This document describes a simple method of ruby composition
for Japanese layout realized with technologies like CSS, SVG, and XML-FO,
as information for rendering engine implementers.
Unlike
JLReq
[[JLREQ]], only one layout method for each case is presented in this
document, with consideration of best practices and important points in
Japanese layout.
Points took in consideration are described in
.
Also layout of the double-sided ruby, which has two distinct runs of
ruby text attached to the same ruby base character string, is added in
this document which is not described in [[JLREQ]].
[[JLREQ]] in one part is a record of Japanese layout that has been
established in printing industry. It explains multiple ways for one thing,
and sometimes they can be very complex. Ruby is one such case.
There are so many factors to consider and often requirements contradict
each other (c.f. Note. "Protrusion of ruby from base characters").
It is challenging to automate ruby because of the complexity.
It would seem beneficial to come up with a method that is simple and robust,
and one that is suitable for automatic processing. The positioning might
not be as sophisticated but we must at least make sure that it causes no
misunderstanding.
The following is a proposal for a simple processing system.
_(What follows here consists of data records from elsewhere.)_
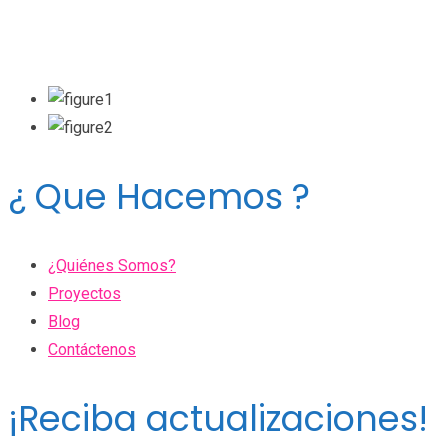
¿ Que Hacemos ?
¿Quiénes Somos?
Proyectos
Blog
Contáctenos
¡Reciba actualizaciones!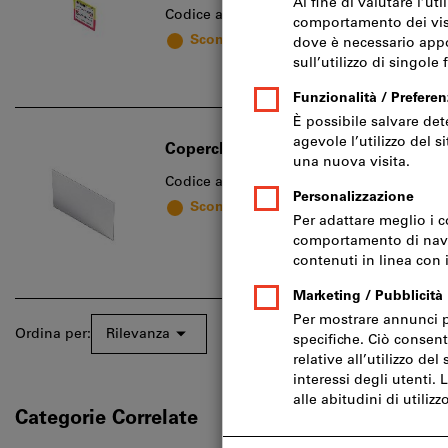
Codice art.: 2217981
Sconosciuto
Coperchio di protezione W-PVC trans
Codice art.: 602388
Sconosciuto
Ordina per:
Rilevanza
Categorie Correlate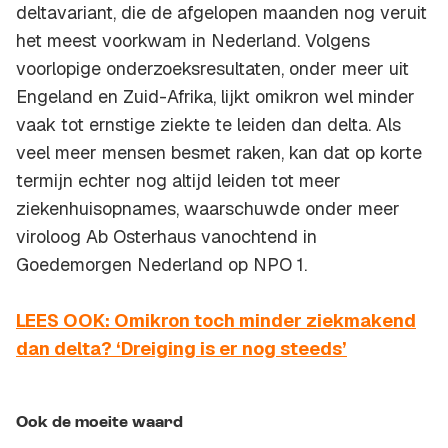
deltavariant, die de afgelopen maanden nog veruit
het meest voorkwam in Nederland. Volgens
voorlopige onderzoeksresultaten, onder meer uit
Engeland en Zuid-Afrika, lijkt omikron wel minder
vaak tot ernstige ziekte te leiden dan delta. Als
veel meer mensen besmet raken, kan dat op korte
termijn echter nog altijd leiden tot meer
ziekenhuisopnames, waarschuwde onder meer
viroloog Ab Osterhaus vanochtend in
Goedemorgen Nederland op NPO 1.
LEES OOK: Omikron toch minder ziekmakend
dan delta? ‘Dreiging is er nog steeds’
Ook de moeite waard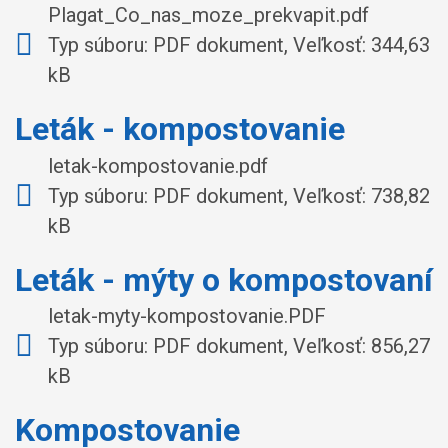
Plagat_Co_nas_moze_prekvapit.pdf
Typ súboru: PDF dokument, Veľkosť: 344,63
kB
Leták - kompostovanie
letak-kompostovanie.pdf
Typ súboru: PDF dokument, Veľkosť: 738,82
kB
Leták - mýty o kompostovaní
letak-myty-kompostovanie.PDF
Typ súboru: PDF dokument, Veľkosť: 856,27
kB
Kompostovanie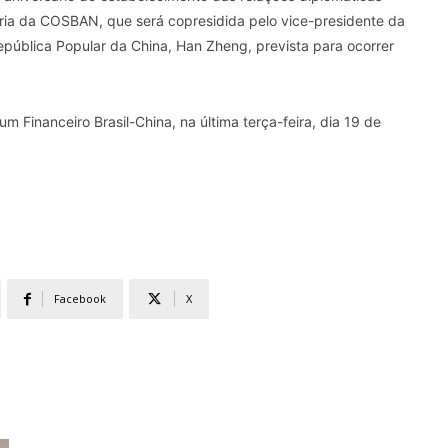
ária da COSBAN, que será copresidida pelo vice-presidente da
epública Popular da China, Han Zheng, prevista para ocorrer
um Financeiro Brasil-China, na última terça-feira, dia 19 de
Facebook
X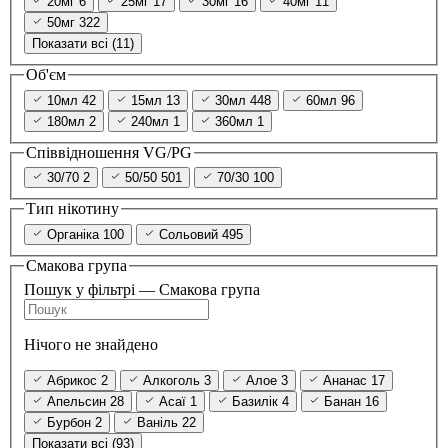
20мг
6
25мг
17
30мг
16
40мг
11
50мг
322
Показати всі (11)
Об'єм
10мл
42
15мл
13
30мл
448
60мл
96
180мл
2
240мл
1
360мл
1
Співвідношення VG/PG
30/70
2
50/50
501
70/30
100
Тип нікотину
Органіка
100
Сольовий
495
Смакова група
Пошук у фільтрі — Смакова група
Нічого не знайдено
Абрикос
2
Алкоголь
3
Алое
3
Ананас
17
Апельсин
28
Асаї
1
Базилік
4
Банан
16
Бурбон
2
Ваніль
22
Показати всі (93)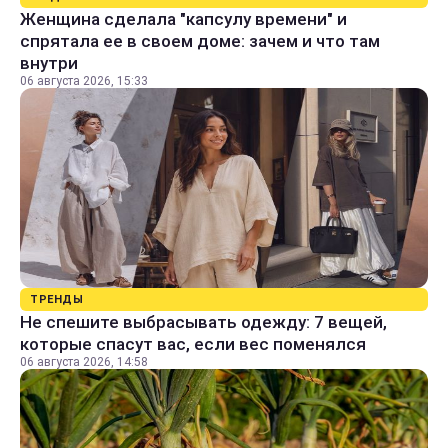
Женщина сделала "капсулу времени" и
спрятала ее в своем доме: зачем и что там
внутри
06 августа 2026, 15:33
ТРЕНДЫ
Не спешите выбрасывать одежду: 7 вещей,
которые спасут вас, если вес поменялся
06 августа 2026, 14:58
The target audience is implementers and specification writers.
It is expected that a full system may be more complex that what is described here,
both due to the interaction with other features or other writing systems,
and because those designing such system may wish to provide alternative options.
Note that the terminology is based on that defined in [[JLREQ]].
It represents the subjective view of its authors and contributors
as to one possible approach to address the problem,
and does not claim to be the only possible solution.
It is submitted to present a non-Japanese speaking audience
with this particular approach,
and to encourage discussion of this topic.
Ruby is the name given to the small annotations
in Japanese content that are rendered alongside base text,
usually to provide a pronunciation guide,
but sometimes to provide other information.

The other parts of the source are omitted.